Las relaciones entre ellos son las mismas que al otro lado de la frontera, pero sin enfrentamientos armados. No hay mezclas y cada grupo mantiene su organización propia. "Se temen mutuamente", dice Ahmed Amata, máxima autoridad civil keniana del distrito. "Saben que si se molesta a alguien de algún clan habrá represalias. Nosotros dejamos las cuestiones de seguridad en sus mano?.
Tiendas y cafés
El campamento se ha convertido en un pueblo donde los somalíes, gente emprendedora, han montado tiendas -en las que se pueden comprar desde espaguetis a bombillas de linterna-, cafés, pequeños talleres artesanales y escuelas. Las mujeres, en su práctica totalidad musulmanas, muestran una pasmosa riqueza y variedad de vestidos, la misma existente en Mogadiscio.

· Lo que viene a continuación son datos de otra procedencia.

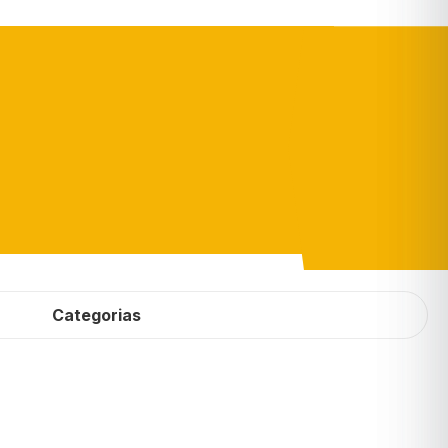
Categorias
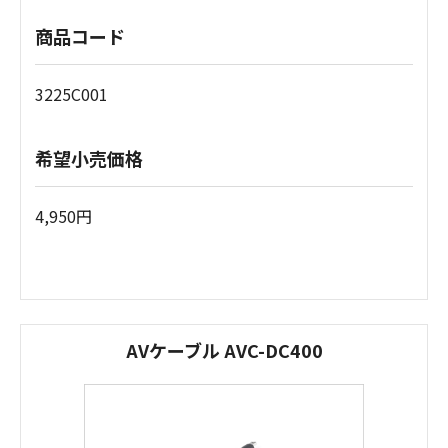
商品コード
3225C001
希望小売価格
4,950円
AVケーブル AVC-DC400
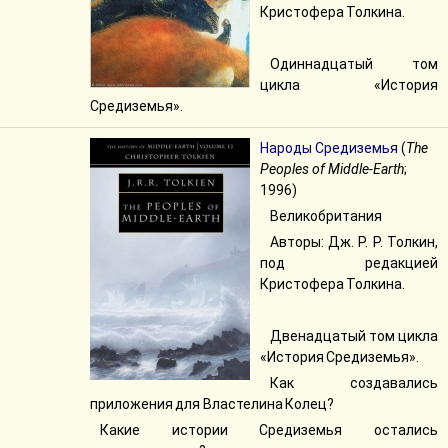
Кристофера Толкина.
Одиннадцатый том
цикла «История
Средиземья».
Народы Средиземья
(
The
Peoples of Middle-Earth
;
1996)
Великобритания
Авторы: Дж. Р. Р. Толкин,
под редакцией
Кристофера Толкина.
Двенадцатый том цикла
«История Средиземья».
Как создавались
приложения для Властелина Колец?
Какие истории Средиземья остались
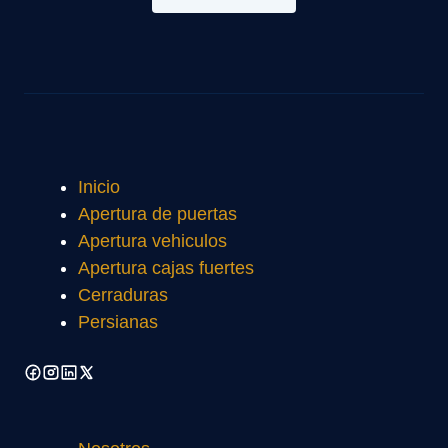
Inicio
Apertura de puertas
Apertura vehiculos
Apertura cajas fuertes
Cerraduras
Persianas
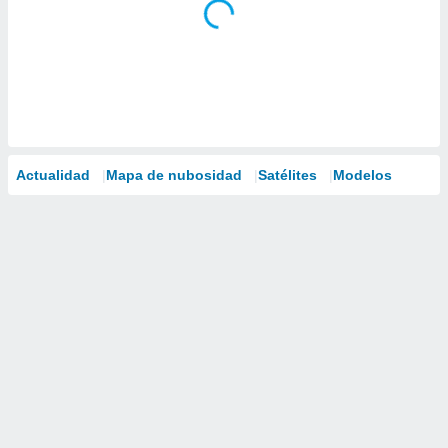
Actualidad
Mapa de nubosidad
Satélites
Modelos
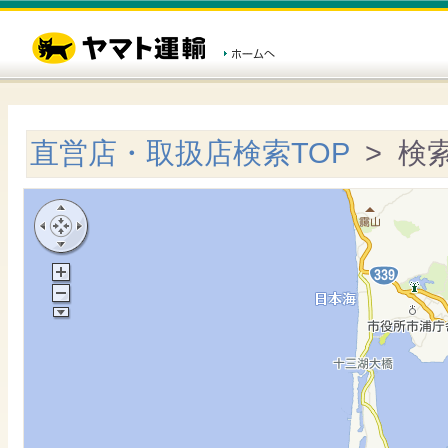
直営店・取扱店検索TOP
> 検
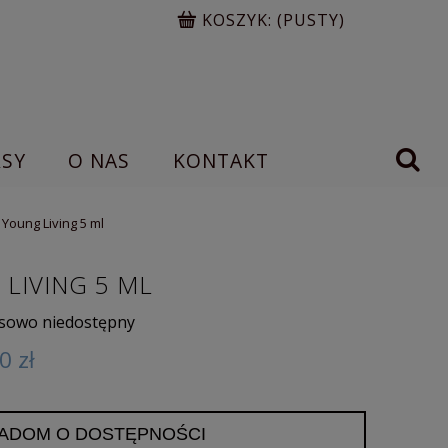
KOSZYK:
(PUSTY)
RSY
O NAS
KONTAKT
Young Living 5 ml
LIVING 5 ML
sowo niedostępny
0 zł
ADOM O DOSTĘPNOŚCI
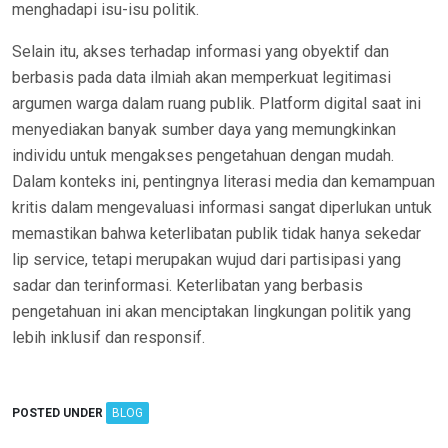
menghadapi isu-isu politik.
Selain itu, akses terhadap informasi yang obyektif dan
berbasis pada data ilmiah akan memperkuat legitimasi
argumen warga dalam ruang publik. Platform digital saat ini
menyediakan banyak sumber daya yang memungkinkan
individu untuk mengakses pengetahuan dengan mudah.
Dalam konteks ini, pentingnya literasi media dan kemampuan
kritis dalam mengevaluasi informasi sangat diperlukan untuk
memastikan bahwa keterlibatan publik tidak hanya sekedar
lip service, tetapi merupakan wujud dari partisipasi yang
sadar dan terinformasi. Keterlibatan yang berbasis
pengetahuan ini akan menciptakan lingkungan politik yang
lebih inklusif dan responsif.
POSTED UNDER
BLOG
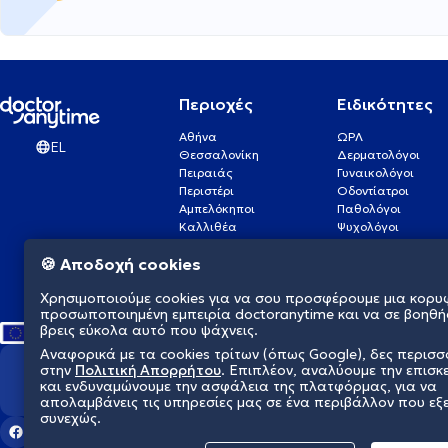
Περιοχές
Ειδικότητες
Αθήνα
ΩΡΛ
EL
Θεσσαλονίκη
Δερματολόγοι
Πειραιάς
Γυναικολόγοι
Περιστέρι
Οδοντίατροι
Αμπελόκηποι
Παθολόγοι
Καλλιθέα
Ψυχολόγοι
Πάτρα
Οφθαλμίατροι
🍪 Αποδοχή cookies
Γλυφάδα
Ενδοκρινολόγοι
Νίκαια
Ουρολόγοι
Χρησιμοποιούμε cookies για να σου προσφέρουμε μια κορυ
Νέα Σμύρνη
Καρδιολόγοι
προσωποποιημένη εμπειρία doctoranytime και να σε βοηθή
βρεις εύκολα αυτό που ψάχνεις.
Αναφορικά με τα cookies τρίτων (όπως Google), δες περισ
στην
Πολιτική Απορρήτου
. Επιπλέον, αναλύουμε την επισκ
Διαμορφώνουμε το μέλλον τη
και ενδυναμώνουμε την ασφάλεια της πλατφόρμας, για να
απολαμβάνεις τις υπηρεσίες μας σε ένα περιβάλλον που εξ
συνεχώς.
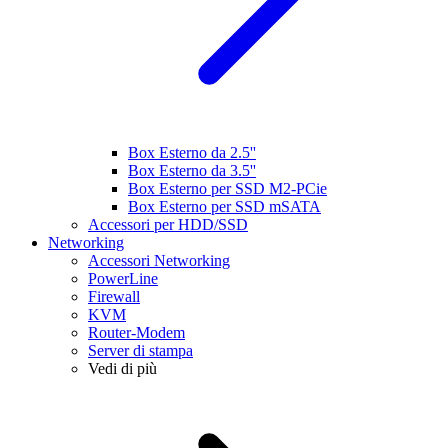
Box Esterno da 2.5''
Box Esterno da 3.5''
Box Esterno per SSD M2-PCie
Box Esterno per SSD mSATA
Accessori per HDD/SSD
Networking
Accessori Networking
PowerLine
Firewall
KVM
Router-Modem
Server di stampa
Vedi di più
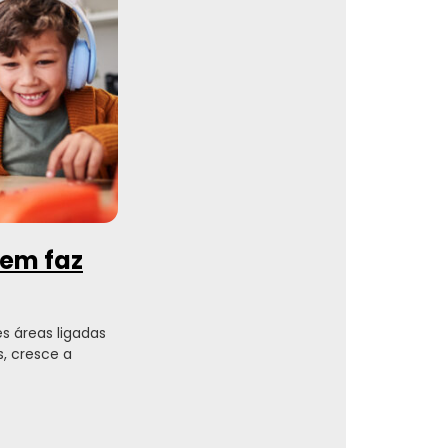
uem faz
 áreas ligadas
, cresce a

La vida es tan normal en el campamento de Liboi que cada mañana llega una avioneta desde Nairobi con un cargamento de mirat, una droga legal muy consumida tanto en Kenia como en Somalia, donde se llama kat- y donde los jóvenes, armados hasta los dientes y henchidos de ella, causan estragos-, que se vende a la nada despreciable cantidad, para los bolsillos de los refugiados, de 600 pesetas la dosis. Es un mazo de hojas que hay que estar masticando durante seis horas para que haga un efecto del que tan necesitados están los somalíes: procurar euforia y engañar al hambre.